» Exercise materials

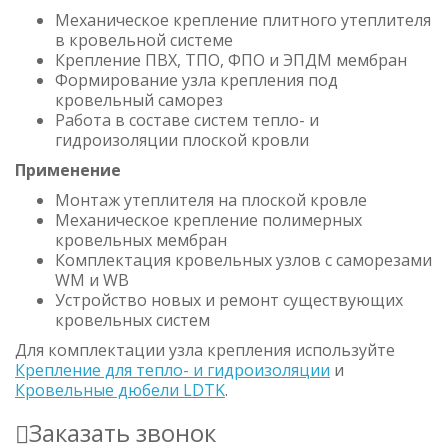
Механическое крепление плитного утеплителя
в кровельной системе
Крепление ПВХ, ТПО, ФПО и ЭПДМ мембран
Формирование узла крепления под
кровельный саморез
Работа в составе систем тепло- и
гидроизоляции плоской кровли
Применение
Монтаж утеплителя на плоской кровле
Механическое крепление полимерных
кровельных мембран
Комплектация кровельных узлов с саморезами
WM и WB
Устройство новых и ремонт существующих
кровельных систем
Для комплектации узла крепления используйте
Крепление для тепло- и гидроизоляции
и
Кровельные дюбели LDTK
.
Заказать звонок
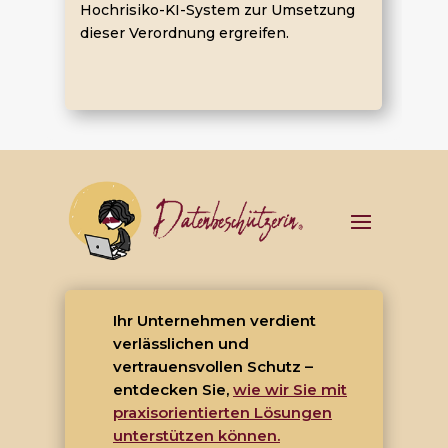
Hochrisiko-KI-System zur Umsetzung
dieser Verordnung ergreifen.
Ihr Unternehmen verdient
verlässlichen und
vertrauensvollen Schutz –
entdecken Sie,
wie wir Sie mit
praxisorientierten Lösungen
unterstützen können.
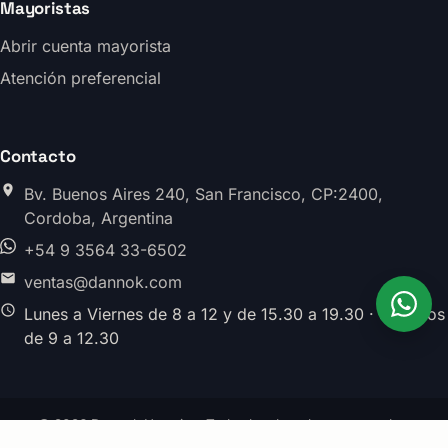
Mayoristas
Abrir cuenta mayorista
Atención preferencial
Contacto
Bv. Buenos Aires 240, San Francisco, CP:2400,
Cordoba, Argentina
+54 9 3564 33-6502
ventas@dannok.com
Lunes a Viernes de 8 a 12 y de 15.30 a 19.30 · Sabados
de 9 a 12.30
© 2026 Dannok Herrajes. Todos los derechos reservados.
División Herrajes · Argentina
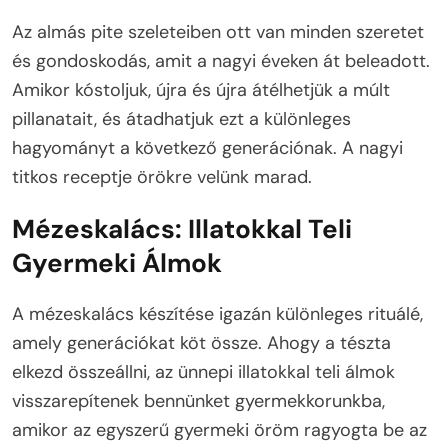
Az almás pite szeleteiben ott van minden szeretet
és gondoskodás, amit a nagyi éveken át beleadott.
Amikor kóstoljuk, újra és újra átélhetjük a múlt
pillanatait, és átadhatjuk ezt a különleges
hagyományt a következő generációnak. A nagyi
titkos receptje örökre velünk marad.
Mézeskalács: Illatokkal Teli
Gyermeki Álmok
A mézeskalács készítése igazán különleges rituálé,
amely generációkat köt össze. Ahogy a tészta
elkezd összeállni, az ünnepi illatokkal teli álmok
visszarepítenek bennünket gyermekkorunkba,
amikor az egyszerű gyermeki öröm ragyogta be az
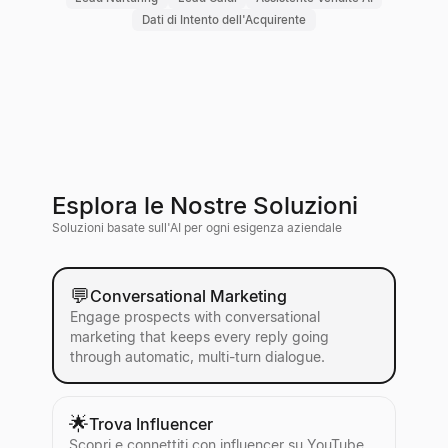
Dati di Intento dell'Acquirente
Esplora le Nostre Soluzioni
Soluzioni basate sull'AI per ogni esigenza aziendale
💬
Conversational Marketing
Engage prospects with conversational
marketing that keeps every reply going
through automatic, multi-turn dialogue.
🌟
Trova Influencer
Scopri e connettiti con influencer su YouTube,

---

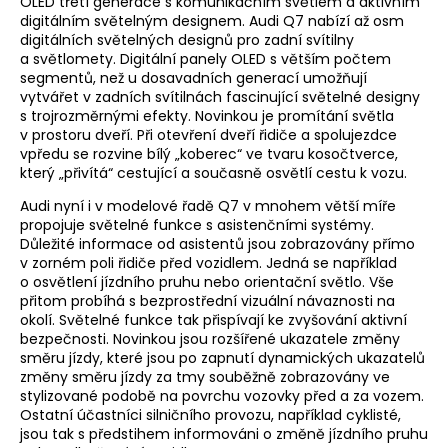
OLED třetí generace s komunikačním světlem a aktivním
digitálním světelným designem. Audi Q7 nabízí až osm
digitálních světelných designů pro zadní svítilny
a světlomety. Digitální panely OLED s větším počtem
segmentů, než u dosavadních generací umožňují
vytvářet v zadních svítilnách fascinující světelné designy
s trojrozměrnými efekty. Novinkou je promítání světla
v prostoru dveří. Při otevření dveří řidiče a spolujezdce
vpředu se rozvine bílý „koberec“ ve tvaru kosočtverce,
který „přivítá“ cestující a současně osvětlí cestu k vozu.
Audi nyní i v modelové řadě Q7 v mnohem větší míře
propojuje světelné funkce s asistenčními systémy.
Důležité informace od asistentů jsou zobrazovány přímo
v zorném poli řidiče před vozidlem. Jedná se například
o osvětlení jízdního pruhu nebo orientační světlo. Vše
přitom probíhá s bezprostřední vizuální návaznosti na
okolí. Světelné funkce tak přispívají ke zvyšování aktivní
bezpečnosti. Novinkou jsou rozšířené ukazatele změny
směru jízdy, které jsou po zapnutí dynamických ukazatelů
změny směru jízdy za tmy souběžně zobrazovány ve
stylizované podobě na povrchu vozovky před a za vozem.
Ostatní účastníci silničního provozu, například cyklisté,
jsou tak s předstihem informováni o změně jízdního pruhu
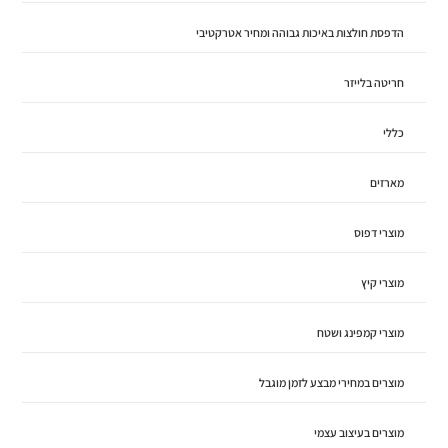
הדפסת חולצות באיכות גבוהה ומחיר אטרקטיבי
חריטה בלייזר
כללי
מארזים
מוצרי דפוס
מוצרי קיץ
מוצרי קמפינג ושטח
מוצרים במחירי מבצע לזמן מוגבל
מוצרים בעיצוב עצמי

» Assigned task
The range runs from the line with "digitálních světelných designů" up to and including the line with "Důležité informace od" in the listing above; please write out exactly those lines and nothing more.

» Completed task
digitálních světelných designů pro zadní svítilny
a světlomety. Digitální panely OLED s větším počtem
segmentů, než u dosavadních generací umožňují
vytvářet v zadních svítilnách fascinující světelné designy
s trojrozměrnými efekty. Novinkou je promítání světla
v prostoru dveří. Při otevření dveří řidiče a spolujezdce
vpředu se rozvine bílý „koberec“ ve tvaru kosočtverce,
který „přivítá“ cestující a současně osvětlí cestu k vozu.
Audi nyní i v modelové řadě Q7 v mnohem větší míře
propojuje světelné funkce s asistenčními systémy.
Důležité informace od asistentů jsou zobrazovány přímo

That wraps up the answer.